Bulbs in a Bucket
There is a little patch of ground near the barn where my family lives that harbors a small stand of one of my favorite plants. This particular Lycoris radiate or Red Spider Lily is a "volunteer." No one knows who planted it but it comes up with annual reliability— all red, showy tendrils and arsenic green stalk. It is a bit of a harlot, as flowers go. I don't know what really attracts me to the plant, but somehow it makes me smile whenever I see it.

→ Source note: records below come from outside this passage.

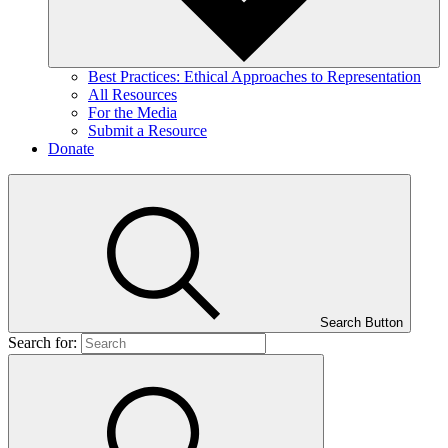
Best Practices: Ethical Approaches to Representation
All Resources
For the Media
Submit a Resource
Donate
Search Button
Search for: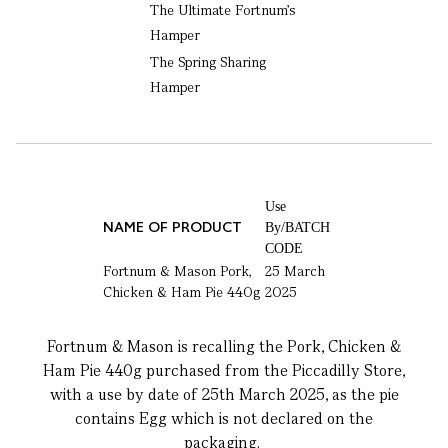
The Ultimate Fortnum's
Hamper
The Spring Sharing
Hamper
Use
NAME OF PRODUCT
By/BATCH
CODE
Fortnum & Mason Pork,
25 March
Chicken & Ham Pie 440g
2025
Fortnum & Mason is recalling the Pork, Chicken &
Ham Pie 440g purchased from the Piccadilly Store,
with a use by date of 25th March 2025, as the pie
contains Egg which is not declared on the
packaging.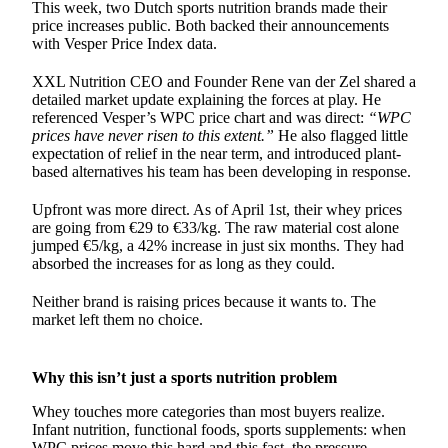
This week, two Dutch sports nutrition brands made their
price increases public. Both backed their announcements
with Vesper Price Index data.
XXL Nutrition CEO and Founder Rene van der Zel shared a
detailed market update explaining the forces at play. He
referenced Vesper’s WPC price chart and was direct:
“WPC
prices have never risen to this extent.”
He also flagged little
expectation of relief in the near term, and introduced plant-
based alternatives his team has been developing in response.
Upfront was more direct. As of April 1st, their whey prices
are going from €29 to €33/kg. The raw material cost alone
jumped €5/kg, a 42% increase in just six months. They had
absorbed the increases for as long as they could.
Neither brand is raising prices because it wants to. The
market left them no choice.
Why this isn’t just a sports nutrition problem
Whey touches more categories than most buyers realize.
Infant nutrition, functional foods, sports supplements: when
WPC prices
move this hard and this fast, the pressure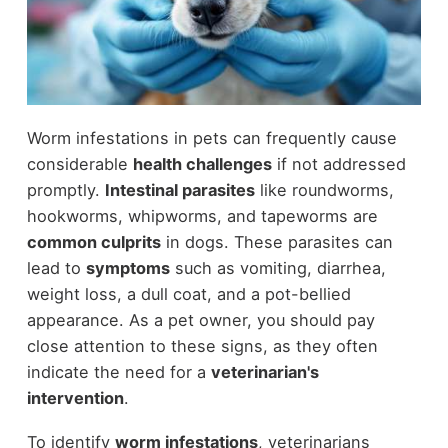
Worm infestations in pets can frequently cause
considerable
health challenges
if not addressed
promptly.
Intestinal parasites
like roundworms,
hookworms, whipworms, and tapeworms are
common culprits
in dogs. These parasites can
lead to
symptoms
such as vomiting, diarrhea,
weight loss, a dull coat, and a pot-bellied
appearance. As a pet owner, you should pay
close attention to these signs, as they often
indicate the need for a
veterinarian's
intervention
.
To identify
worm infestations
, veterinarians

It is a perennial, which means it comes back year after year. Maybe I like its constancy, all my life it has produced a striking red bloom. Maybe I like the idea of volunteer flowers. People fuss so much over their gardens that sometimes it is nice to see nature providing an uncultivated and impromptu performance. Whatever the reason I like Spider Lilies, I was lucky enough to receive a huge bag of their bulbs from David Atkins, an heirloom bulb preservationist and all around man of the world. I have to admit that I left the bag on my back sink after he gave them to me last year, somewhat safe in the knowledge that the bulbs would dry out but that the spark of life and beauty still lived within them.

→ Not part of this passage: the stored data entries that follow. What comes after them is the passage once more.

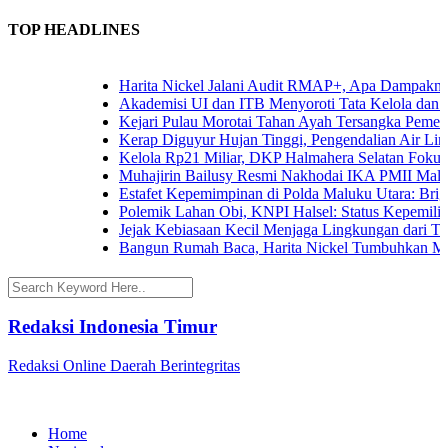
TOP HEADLINES
Harita Nickel Jalani Audit RMAP+, Apa Dampaknya un
Akademisi UI dan ITB Menyoroti Tata Kelola dan Tanta
Kejari Pulau Morotai Tahan Ayah Tersangka Pemerk
Kerap Diguyur Hujan Tinggi, Pengendalian Air Limpas
Kelola Rp21 Miliar, DKP Halmahera Selatan Fokuskan
Muhajirin Bailusy Resmi Nakhodai IKA PMII Malut
Estafet Kepemimpinan di Polda Maluku Utara: Brigjen
Polemik Lahan Obi, KNPI Halsel: Status Kepemilikan 
Jejak Kebiasaan Kecil Menjaga Lingkungan dari Terna
Bangun Rumah Baca, Harita Nickel Tumbuhkan Minat
Redaksi Indonesia Timur
Redaksi Online Daerah Berintegritas
Home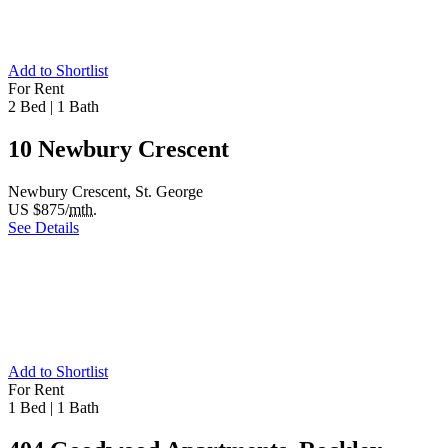
Add to Shortlist
For Rent
2 Bed
|
1 Bath
10 Newbury Crescent
Newbury Crescent, St. George
US $875/
mth.
See Details
Add to Shortlist
For Rent
1 Bed
|
1 Bath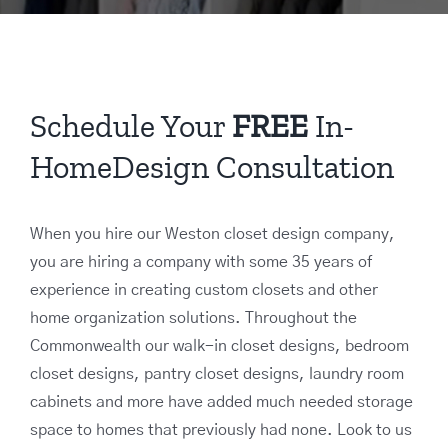
Schedule Your
FREE
In-
HomeDesign Consultation
When you hire our Weston closet design company,
you are hiring a company with some 35 years of
experience in creating custom closets and other
home organization solutions. Throughout the
Commonwealth our walk-in closet designs, bedroom
closet designs, pantry closet designs, laundry room
cabinets and more have added much needed storage
space to homes that previously had none. Look to us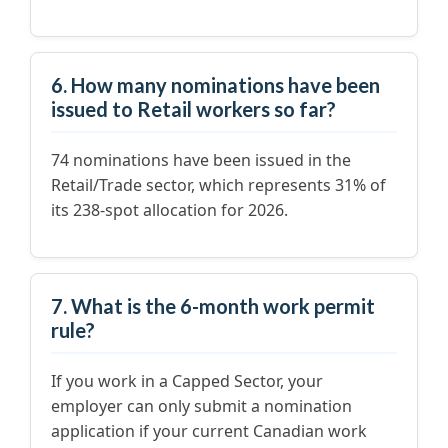
6. How many nominations have been
issued to Retail workers so far?
74 nominations have been issued in the
Retail/Trade sector, which represents 31% of
its 238-spot allocation for 2026.
7. What is the 6-month work permit
rule?
If you work in a Capped Sector, your
employer can only submit a nomination
application if your current Canadian work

My mother has shamed me by finally planting the last of her bulb haul from Mr. Atkins so I really could not put the process off much longer. Plus, the Red Spider Lilies were putting out long green shoots, begging for light, soil and water. So, I cleared a spot in my very neglected back yard and planted the lot of them.
It was pleasant work on a cool, early spring day and it distracted me from some of the burdens that had been weighting on my mind. It also seemed appropriate, although I am not a religious man, to honor Ash Wednesday and the close of Mardi Gras with a little planting.
Hopefully, the bulbs will survive and thrive (they did well enough in a plastic bag on my sink). Maybe one day someone will look at the stand of Red Spider Lilies and wonder who planted them and pause to marvel at the regular, predictable cycle of life in which we should all feel fortunate to participate.